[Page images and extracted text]
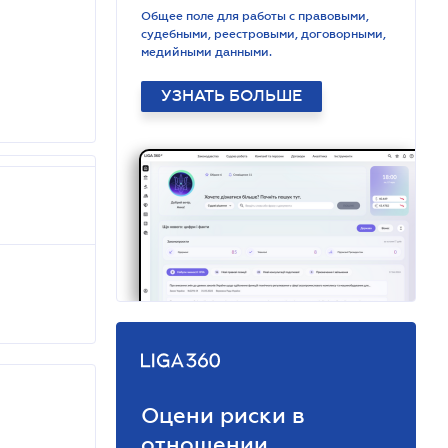
Общее поле для работы с правовыми,
судебными, реестровыми, договорными,
медийными данными.
УЗНАТЬ БОЛЬШЕ
Оцени риски в
отношении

▸ How to complete this task
Go through the entries and retype each one exactly, skipping any image.

▸ Exercise output
Общее поле для работы с правовыми,
судебными, реестровыми, договорными,
медийными данными.
УЗНАТЬ БОЛЬШЕ
Оцени риски в
отношении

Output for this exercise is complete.